11. Un prince qui ne trouve pas indigne de lui de dire qu’il tient pour un devoir de ne rien prescrire aux hommes dans les choses de la religion, mais de leur laisser entière liberté en la matière, qui va jusqu’à récuser le nom hautain de tolérances est lui-même éclairé et mérite d’être glorifié par le monde contemporain et la postérité reconnaissants comme celui qui le premier a délivré le genre humain de l’état de tutelle, du moins pour ce qui est du gouvernement, et à avoir laissé chacun libre de se servir de sa propre raison pour toutes les questions de conscience. Sous son règne, il est permis à de vénérables ecclésiastiques, sans préjudice des devoirs de leurs fonctions, de soumettre librement et publiquement à l’examen du monde, en leur qualité de savants, des jugements et des réflexions s’écartant ici ou là du symbole admis ; mais plus encore à tous les autres qui ne sont pas limités par les obligations de leurs fonctions. Cet esprit de liberté s’étend même au-dehors, même là où il doit lutter contre les obstacles extérieurs d’un gouvernement qui se méprend sur son propre compte. Qu’il ne soit nullement besoin de veiller à la paix et à l’unité de la communauté lorsque règne la liberté sert en effet d’exemple à ce gouvernement. Ces hommes travaillent d’eux-mêmes à sortir peu à peu de leur grossièreté dès lors qu’on ne s’ingénie pas à les y maintenir.

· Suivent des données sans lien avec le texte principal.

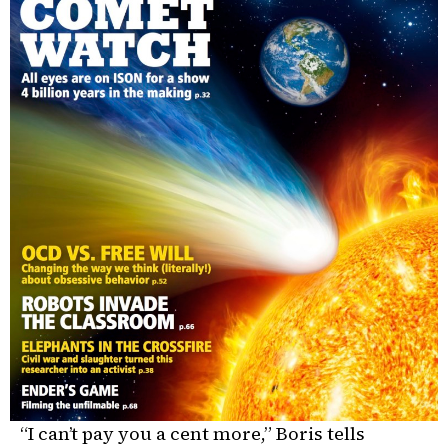
“I can’t pay you a cent more,” Boris tells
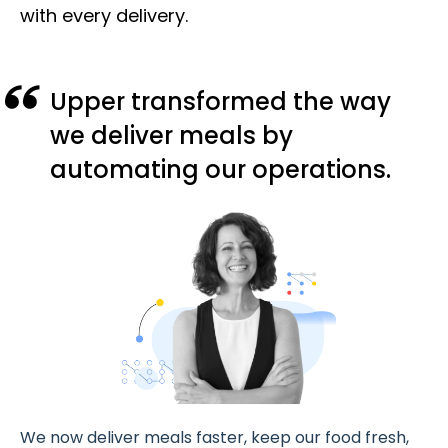
with every delivery.
Upper transformed the way
we deliver meals by
automating our operations.
We now deliver meals faster, keep our food fresh,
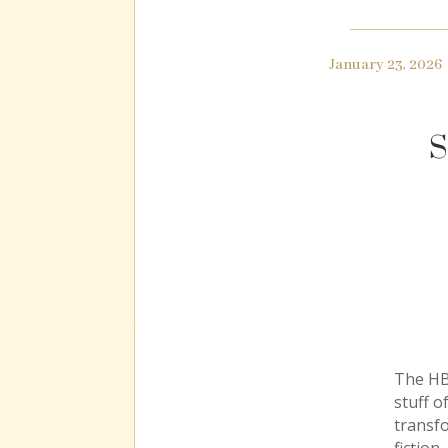
January 23, 2026
S
The HBO
stuff o
transf
fiction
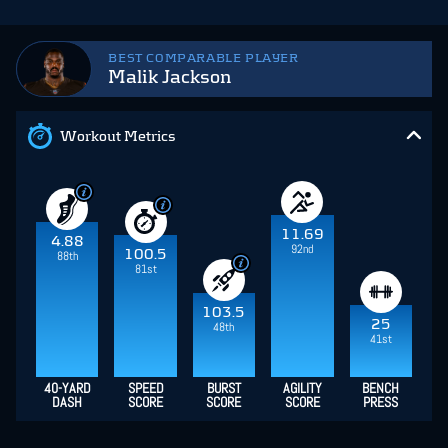
BEST COMPARABLE PLAYER
Malik Jackson
Workout Metrics
11.69
4.88
92nd
100.5
88th
81st
103.5
25
48th
41st
40-YARD
SPEED
BURST
AGILITY
BENCH
DASH
SCORE
SCORE
SCORE
PRESS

12. J’ai placé le point essentiel des Lumières, la sortie des hommes hors de l’état de tutelle dont ils sont eux-mêmes responsables, surtout dans les choses de la religion, parce que, au regard des arts et des sciences, nos souverains n’ont pas intérêt à exercer leur tutelle sur leurs sujets ; au reste, cet état de tutelle est, en même temps que le plus préjudiciable, le plus déshonorant de tous. Mais la manière de penser d’un chef d’État qui favorise les Lumières va encore plus loin et discerne que même au regard de sa législation, il est sans danger d’autoriser ses sujets de faire publiquement usage de leur propre raison et à exposer publiquement au monde leurs idées sur une meilleure rédaction de ladite législation, même si elles sont assorties d’une franche critique de celle qui est en
vigueur ; nous en avons un exemple éclatant par lequel aucun monarque n’a encore dépassé celui que nous vénérons.

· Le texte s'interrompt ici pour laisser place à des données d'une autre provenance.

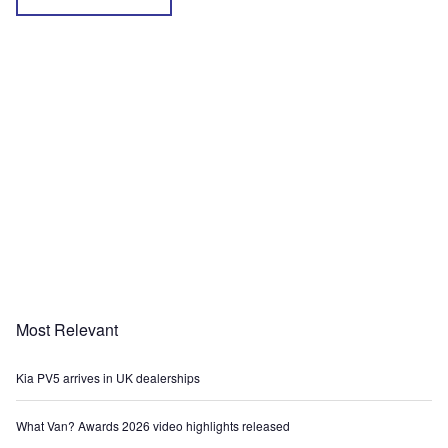
Most Relevant
Kia PV5 arrives in UK dealerships
What Van? Awards 2026 video highlights released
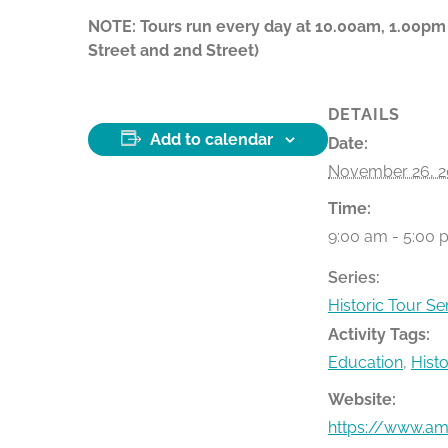
NOTE: Tours run every day at 10.00am, 1.00pm
Street and 2nd Street)
DETAILS
Add to calendar
Date:
November 26, 2
Time:
9:00 am - 5:00 
Series:
Historic Tour Se
Activity Tags:
Education
,
Hist
Website:
https://www.ame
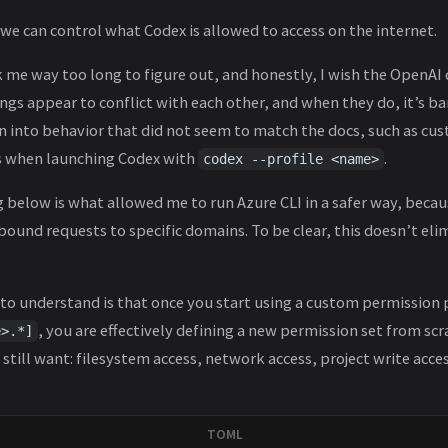
, we can control what Codex is allowed to access on the internet.
 me way too long to figure out, and honestly, I wish the OpenAI
ngs appear to conflict with each other, and when they do, it’s ba
ran into behavior that did not seem to match the docs, such as cu
s when launching Codex with
.
codex --profile <name>
g below is what allowed me to run Azure CLI in a safer way, becau
und requests to specific domains. To be clear, this doesn’t elimi
o understand is that once you start using a custom permission p
, you are effectively defining a new permission set from scr
e>.*]
 still want: filesystem access, network access, project write acce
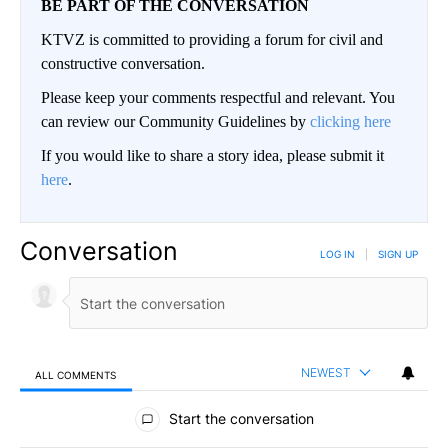
BE PART OF THE CONVERSATION
KTVZ is committed to providing a forum for civil and
constructive conversation.
Please keep your comments respectful and relevant. You
can review our Community Guidelines by
clicking here
If you would like to share a story idea, please submit it
here
.
Conversation
LOG IN
|
SIGN UP
NEWEST
ALL COMMENTS
All Comments
Start the conversation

13. Mais seul celui qui, lui-même éclairé, n’est pas sujet à des peurs chimériques et qui a en même temps à sa disposition une armée nombreuse et bien disciplinée pour maintenir l’ordre public, peut dire ce qu’un État libre ne peut oser dire : raisonnez autant que vous voulez et sur ce que vous voulez ; mais obéissez !

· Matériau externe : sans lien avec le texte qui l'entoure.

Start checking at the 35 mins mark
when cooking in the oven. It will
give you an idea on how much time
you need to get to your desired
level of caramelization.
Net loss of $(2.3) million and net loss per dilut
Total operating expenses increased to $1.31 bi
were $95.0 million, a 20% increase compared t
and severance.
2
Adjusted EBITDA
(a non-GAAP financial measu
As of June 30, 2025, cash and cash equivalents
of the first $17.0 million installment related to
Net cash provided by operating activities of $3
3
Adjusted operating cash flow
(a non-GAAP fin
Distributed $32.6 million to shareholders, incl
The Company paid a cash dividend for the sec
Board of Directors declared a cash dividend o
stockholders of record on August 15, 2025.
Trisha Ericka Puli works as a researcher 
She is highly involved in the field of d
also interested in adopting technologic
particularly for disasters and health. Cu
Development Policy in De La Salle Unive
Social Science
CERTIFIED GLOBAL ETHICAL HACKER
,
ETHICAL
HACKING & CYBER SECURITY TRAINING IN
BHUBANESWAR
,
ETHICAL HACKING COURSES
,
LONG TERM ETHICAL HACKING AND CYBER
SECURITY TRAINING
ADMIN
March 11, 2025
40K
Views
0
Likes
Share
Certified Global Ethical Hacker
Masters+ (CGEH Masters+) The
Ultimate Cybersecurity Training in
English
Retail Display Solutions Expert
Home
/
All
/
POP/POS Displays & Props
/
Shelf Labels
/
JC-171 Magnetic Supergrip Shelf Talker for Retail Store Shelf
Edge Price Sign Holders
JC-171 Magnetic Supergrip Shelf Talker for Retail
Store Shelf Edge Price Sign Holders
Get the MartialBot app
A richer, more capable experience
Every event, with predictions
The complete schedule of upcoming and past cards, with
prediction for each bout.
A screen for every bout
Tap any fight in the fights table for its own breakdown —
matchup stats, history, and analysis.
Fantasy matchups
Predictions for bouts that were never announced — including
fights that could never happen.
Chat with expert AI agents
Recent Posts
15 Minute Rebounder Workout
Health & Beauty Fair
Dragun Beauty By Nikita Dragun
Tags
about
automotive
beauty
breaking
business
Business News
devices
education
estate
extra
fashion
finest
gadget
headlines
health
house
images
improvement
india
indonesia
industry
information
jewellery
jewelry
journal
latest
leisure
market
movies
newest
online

14. Ainsi les choses humaines prennent ici un cours déconcertant et inattendu ; et d’ailleurs si on observe les choses dans les grands traits, tout y est paradoxal. Un degré supérieur de liberté civile semble bénéfique à la liberté de l’esprit du peuple et lui impose cependant des bornes infranchissables ; un moindre degré de liberté civile ménage en revanche l’espace où il s’épanouira autant qu’il est son pouvoir. Quand la nature a fait sortir de la dure enveloppe le germe dont elle prend soin le plus tendrement, c’est-à-dire le penchant et la vocation à la libre pensée, ce penchant a progressivement des répercussions sur l’état d’esprit du peuple (ce qui le rend peu à peu plus apte à agir librement) et finalement même sur les principes du gouvernement lequel trouve profitable pour lui-même de traiter l’être humain, qui est désormais plus qu’une machine, conformément à sa dignité.

Königsberg en Prusse, le 30 septembre 1784.